Ballistic,
why does the world not fill up with rampant nyphomaniacs?
Who says it hasn't? Haven't you been in
jw.com chat lately?
I know little about the fine points of evolution and usually prefer to observe such discussions without comment.
Having offerred that caveat, I would question the basic premise. Is reproduction the driving force of evolution? How is "reproduction" defined? If you think of reproduction in an immediate sense, producing large quantities of children would make sense. Taking a longer view, quantity could actually inhibit survival and reproduction.
On the recommendation of Dogpatch, I have been reading Global Brain by Howard Bloom. If what Bloom says is true, there are two main schools of evolutionary thought--individual selectionists and group selectionists. He explains it this way:
The individual selectionists who dominate today's neo-Darwinism believe that humans and animals are driven by the voracity of genes. A gene sufficiently greedy to guarantee that many copies of itself make it into the next generation will rapidly expand its family tree. Genes which program for self-denial and give up what they have to help out strangers may fail to breed entirely. Their number will shrink decade after decade until the unselfish utterly fade away. Those who survive will be cynics preprogrammed by natural selection to commit an act of generosity only if their donations pay off in hordes of progeny.Meanwhile, another school of evolutionary thought has been driven underground. It is known as group selection. Those few willing to admit to their belief in group selection argue that individuals will sacrifice their genetic legacy in the interests of a larger collectivity. Such a need to cooperate would have been necessary long ago to make a global brain and a planetary nervous system possible. On the other hand, if the individual selectionists prove correct, humans and earlier life-forms would have been unwilling to share knowledge which might have given others a competitive edge. If selfishness is the force that drives us, there are future consequences, too. The cyber-ocean of the World Wide Web and its coming technological successors would be a barracuda pit rather than a meta-intellect.
All other issues aside, I am amazed at Howard Bloom's ability to write about science in highly readable and eloquent prose:
The instant of creation marked the dawn of sociality. A neutron is a particle filled with need. It is unable to sustain itself for longer than ten minutes. To survive, it must find at least one mate, then form a family. The initial three minutes of existence were spent in cosmological courting, as protons paired off with neutrons, then rapidly attracted another couple to wed within their embrace, forming the two-proton, two-neutron quartet of a helium nucleus. Those neutrons which managed this match gained relative immortality. Those which stayed single simply ceased to be. The rule at the heart of a learning machine was already being obeyed: "To he who hath it shall be given. From he who hath not even what he hath shall be taken away."Protons, on the other hand, seemed able to survive alone. But even they were endowed with inanimate longing. Flitting electrons were overwhelmed by an electrical charge they needed to share. Protons found these elemental sprites irrestistable, and more marriages were made. From the mutual needs of electrons and protons came atoms. Atoms with unfinished outer shells bounced around in need of consorts, and found them in equally bereft counterparts whose extra electrons fit their empty slots.
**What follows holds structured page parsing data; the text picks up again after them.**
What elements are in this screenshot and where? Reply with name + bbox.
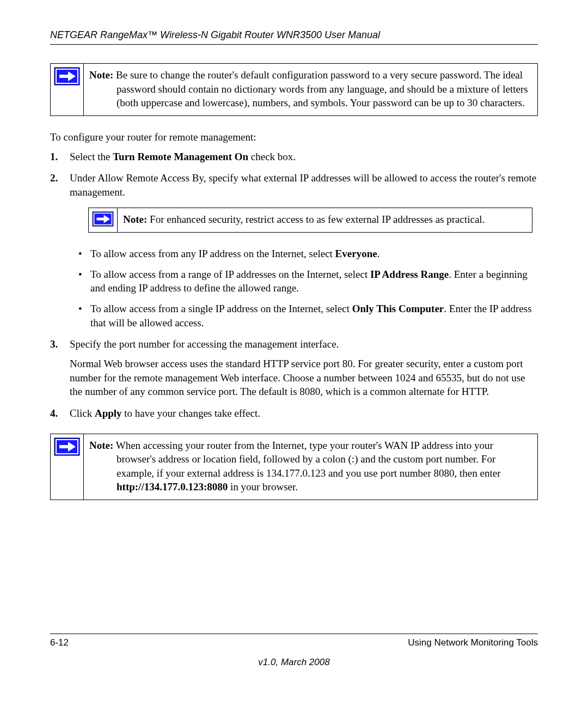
note-box-password: Note: Be sure to change the router's def…	[50, 63, 538, 116]
intro-text: To configure your router for remote mana…	[50, 130, 538, 144]
bullet-ip-range: To allow access from a range of IP addre…	[90, 267, 538, 295]
arrow-icon	[51, 64, 84, 115]
step-3: Specify the port number for accessing th…	[50, 337, 538, 399]
step-2: Under Allow Remote Access By, specify wh…	[50, 171, 538, 330]
bullet-only-this: To allow access from a single IP address…	[90, 302, 538, 330]
note-url: http://134.177.0.123:8080	[117, 481, 228, 492]
step-4: Click Apply to have your changes take ef…	[50, 406, 538, 421]
note-label: Note:	[123, 214, 147, 225]
note-box-wan-access: Note: When accessing your router from th…	[50, 434, 538, 501]
note-text: Be sure to change the router's default c…	[113, 69, 528, 108]
page-footer: 6-12 Using Network Monitoring Tools v1.0…	[50, 634, 538, 668]
note-box-security: Note: For enhanced security, restrict ac…	[88, 208, 532, 233]
page-number: 6-12	[50, 637, 69, 648]
arrow-icon	[89, 208, 118, 232]
note-text-pre: When accessing your router from the Inte…	[113, 440, 500, 479]
note-label: Note:	[89, 440, 113, 451]
section-title: Using Network Monitoring Tools	[408, 637, 538, 648]
note-text-post: in your browser.	[228, 481, 298, 492]
step-3-detail: Normal Web browser access uses the stand…	[70, 357, 538, 399]
note-label: Note:	[89, 69, 113, 81]
bullet-everyone: To allow access from any IP address on t…	[90, 247, 538, 261]
step-1: Select the Turn Remote Management On che…	[50, 150, 538, 164]
arrow-icon	[51, 434, 84, 500]
note-text: For enhanced security, restrict access t…	[147, 214, 485, 225]
page-header: NETGEAR RangeMax™ Wireless-N Gigabit Rou…	[50, 29, 538, 45]
version-text: v1.0, March 2008	[50, 657, 538, 668]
And so it continued. A physical analogue of unrequited desire was stirred by allures ranging from the strong nuclear force to gravity. These drew molecules into dust, dust into celestial shards, and knitted together asteroids, stars, solar systems, galaxies, and even the megatraceries of multigalactic matrices. Through the connective compulsion "a terrible beauty was born."
What a love story, eh? Perhaps the world, in its most elemental sense,
is filled up with rampant nymphomaniacs.